Hansen won the second and final round of team selection races Sunday in Park City, Utah, cementing her spot on the roster that the U.S. will send into the first half of the World Cup season that starts next month. That means Hansen is one step closer to securing an Olympic berth, something she narrowly missed four years ago.
'I've learned a lot. I've learned a lot about how I work mentally,' Hansen said Sunday in an interview with USA Luge. 'Obviously, no one wants to break their foot, but I'm capable of things that I never thought I would be capable of. I think that's the biggest deal in itself. Whether or not the Olympics happen or any of this works out, I think I've proven some things to myself and some people.'
Hansen got hurt in a training accident on Wednesday in Park City, when she encountered some trouble around Curve 14 and wound up slamming her foot into the track wall. By the time she finished that run, she was in tears and great pain, knowing something was wrong. And before long, team officials knew she needed X-rays, which confirmed the broken bone.
Two days later, she was back on the ice.
Two days after that, she beat a field of five women in the selection race with a combined two-run time of 1 minute, 29.601 seconds, or 0.147 seconds better than Julia Clukey. After one run, the time difference between first and fifth in the women's field was a mere 0.099 seconds.
'It's a crazy and ridiculous life we live,' Hansen said.
Hansen is among the sliders using new equipment that USA Luge is working with through a partnership with Dow Chemical, and she believes that, in time, she may be faster than ever.
An Olympic year would certainly be a good year for that to come together, too.
'I'm fully committed to these things,' Hansen said of the new runners that were rolled out on a limited basis late last season, with mostly rave reviews. 'I'm fully committed to making them work. I know what my other setup is like and I know what I can do on that, but I just really want to see the possibilities with these things. I have some feeling that they could really work out.'
Also Sunday in Park City, national champion Chris Mazdzer won the men's selection race, and the team of Matt Mortensen and Preston Griffall prevailed in the doubles competition.

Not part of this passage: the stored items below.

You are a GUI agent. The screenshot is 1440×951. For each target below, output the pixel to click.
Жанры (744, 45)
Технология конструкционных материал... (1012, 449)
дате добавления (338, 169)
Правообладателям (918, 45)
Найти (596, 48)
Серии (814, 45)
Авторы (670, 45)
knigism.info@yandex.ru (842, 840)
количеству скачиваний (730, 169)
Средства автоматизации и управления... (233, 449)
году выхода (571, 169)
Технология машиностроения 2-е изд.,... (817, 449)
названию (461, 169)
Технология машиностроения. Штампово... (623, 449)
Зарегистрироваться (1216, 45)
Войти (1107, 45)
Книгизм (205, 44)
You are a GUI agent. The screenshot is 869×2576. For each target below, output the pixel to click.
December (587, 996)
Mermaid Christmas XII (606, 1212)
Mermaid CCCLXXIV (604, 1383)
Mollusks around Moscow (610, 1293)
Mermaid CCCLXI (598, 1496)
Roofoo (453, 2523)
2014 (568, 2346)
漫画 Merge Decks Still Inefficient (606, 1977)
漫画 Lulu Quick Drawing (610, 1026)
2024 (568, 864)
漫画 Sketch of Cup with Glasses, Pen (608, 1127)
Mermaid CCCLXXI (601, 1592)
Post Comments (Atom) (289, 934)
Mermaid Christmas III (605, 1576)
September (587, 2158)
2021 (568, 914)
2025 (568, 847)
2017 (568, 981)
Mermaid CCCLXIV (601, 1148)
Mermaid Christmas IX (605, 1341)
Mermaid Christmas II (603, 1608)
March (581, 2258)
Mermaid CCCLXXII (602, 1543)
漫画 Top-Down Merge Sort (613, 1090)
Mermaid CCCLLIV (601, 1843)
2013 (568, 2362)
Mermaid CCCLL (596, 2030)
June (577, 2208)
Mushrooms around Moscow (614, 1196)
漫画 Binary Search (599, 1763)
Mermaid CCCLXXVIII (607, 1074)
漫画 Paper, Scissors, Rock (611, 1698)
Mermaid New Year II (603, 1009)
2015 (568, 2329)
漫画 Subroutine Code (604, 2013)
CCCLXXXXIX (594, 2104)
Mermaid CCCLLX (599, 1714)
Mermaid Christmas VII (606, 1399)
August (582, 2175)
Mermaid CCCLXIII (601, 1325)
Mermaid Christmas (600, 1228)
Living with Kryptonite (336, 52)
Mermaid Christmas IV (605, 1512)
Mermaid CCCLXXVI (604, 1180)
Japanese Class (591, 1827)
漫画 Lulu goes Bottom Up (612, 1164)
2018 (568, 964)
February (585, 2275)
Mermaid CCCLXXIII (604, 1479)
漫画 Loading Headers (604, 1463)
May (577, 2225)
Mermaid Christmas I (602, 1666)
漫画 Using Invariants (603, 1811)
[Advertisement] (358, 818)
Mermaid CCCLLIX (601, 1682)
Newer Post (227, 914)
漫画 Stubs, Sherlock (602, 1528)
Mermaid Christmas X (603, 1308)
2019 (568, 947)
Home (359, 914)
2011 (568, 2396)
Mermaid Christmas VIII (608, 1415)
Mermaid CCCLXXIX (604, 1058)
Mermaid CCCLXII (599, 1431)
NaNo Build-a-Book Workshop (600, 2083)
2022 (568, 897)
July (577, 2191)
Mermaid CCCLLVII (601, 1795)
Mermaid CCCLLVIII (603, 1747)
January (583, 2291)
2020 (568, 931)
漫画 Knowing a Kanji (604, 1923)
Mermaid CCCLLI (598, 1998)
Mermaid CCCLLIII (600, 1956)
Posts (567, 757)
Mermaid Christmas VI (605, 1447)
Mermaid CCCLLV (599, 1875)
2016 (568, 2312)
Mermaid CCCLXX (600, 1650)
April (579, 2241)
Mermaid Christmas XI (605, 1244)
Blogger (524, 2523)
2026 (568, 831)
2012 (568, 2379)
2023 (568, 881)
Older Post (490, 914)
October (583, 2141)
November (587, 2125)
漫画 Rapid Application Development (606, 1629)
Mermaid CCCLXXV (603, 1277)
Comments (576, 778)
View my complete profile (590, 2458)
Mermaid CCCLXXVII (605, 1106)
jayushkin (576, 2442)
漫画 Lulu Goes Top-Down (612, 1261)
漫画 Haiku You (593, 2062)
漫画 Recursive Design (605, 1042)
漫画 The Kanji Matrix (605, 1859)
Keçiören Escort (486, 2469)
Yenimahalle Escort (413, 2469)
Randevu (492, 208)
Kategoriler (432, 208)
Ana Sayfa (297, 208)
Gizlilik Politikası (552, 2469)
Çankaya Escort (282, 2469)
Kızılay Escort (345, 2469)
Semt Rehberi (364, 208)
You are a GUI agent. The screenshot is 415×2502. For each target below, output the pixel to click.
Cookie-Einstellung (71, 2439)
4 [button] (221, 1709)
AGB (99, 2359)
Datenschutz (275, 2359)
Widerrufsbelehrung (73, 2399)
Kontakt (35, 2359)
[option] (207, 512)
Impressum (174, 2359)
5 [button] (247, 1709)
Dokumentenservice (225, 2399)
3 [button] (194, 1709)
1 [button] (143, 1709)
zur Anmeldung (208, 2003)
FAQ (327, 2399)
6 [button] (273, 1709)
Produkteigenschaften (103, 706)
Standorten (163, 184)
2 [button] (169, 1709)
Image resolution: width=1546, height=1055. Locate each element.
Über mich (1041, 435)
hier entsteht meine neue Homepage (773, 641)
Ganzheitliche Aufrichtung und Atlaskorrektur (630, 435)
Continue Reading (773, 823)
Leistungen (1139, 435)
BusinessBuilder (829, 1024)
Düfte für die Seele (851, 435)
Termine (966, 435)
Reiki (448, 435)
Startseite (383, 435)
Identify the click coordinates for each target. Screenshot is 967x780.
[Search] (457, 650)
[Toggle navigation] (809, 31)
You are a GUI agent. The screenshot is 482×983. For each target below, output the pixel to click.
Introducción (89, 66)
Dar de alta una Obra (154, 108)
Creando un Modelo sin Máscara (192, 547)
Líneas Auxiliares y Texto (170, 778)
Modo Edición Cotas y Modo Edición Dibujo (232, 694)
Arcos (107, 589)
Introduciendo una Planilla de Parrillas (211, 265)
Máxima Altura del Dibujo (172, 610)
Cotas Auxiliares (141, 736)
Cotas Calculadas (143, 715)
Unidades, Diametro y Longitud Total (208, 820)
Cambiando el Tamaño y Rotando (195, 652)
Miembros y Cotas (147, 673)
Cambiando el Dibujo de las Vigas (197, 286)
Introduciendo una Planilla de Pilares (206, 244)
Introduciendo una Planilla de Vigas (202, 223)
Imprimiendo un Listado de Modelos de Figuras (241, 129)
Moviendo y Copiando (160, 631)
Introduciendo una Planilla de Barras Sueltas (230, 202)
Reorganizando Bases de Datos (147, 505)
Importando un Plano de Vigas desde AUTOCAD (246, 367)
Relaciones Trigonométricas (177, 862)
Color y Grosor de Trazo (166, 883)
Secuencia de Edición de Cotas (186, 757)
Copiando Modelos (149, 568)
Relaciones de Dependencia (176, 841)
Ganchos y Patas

Hansen, Clukey, Erin Hamlin and Summer Britcher will be the U.S. women's World Cup team to open the schedule. Mazdzer, Tucker West, Joe Mortensen and Taylor Morris will be the American lugers on the men's World Cup circuit to start the season.
Mortensen and Griffall, Jacob Hyrns and Andrew Sherk, and Christian Niccum and Jayson Terdiman will be the doubles pairings on the World Cup team.
'It was tight. Everything was on the line,' USA Luge head coach and sport program director Mark Grimmette said. 'Everyone wants to compete at the Olympics. They were going as fast as possible to qualify for Olympic team selection.'
World Cup racing starts in Norway next month, and is preceded by a training week on the Olympic track north of Sochi Nov. 1–7. The U.S. Olympic luge team will be picked in December, around the midpoint of the World Cup season.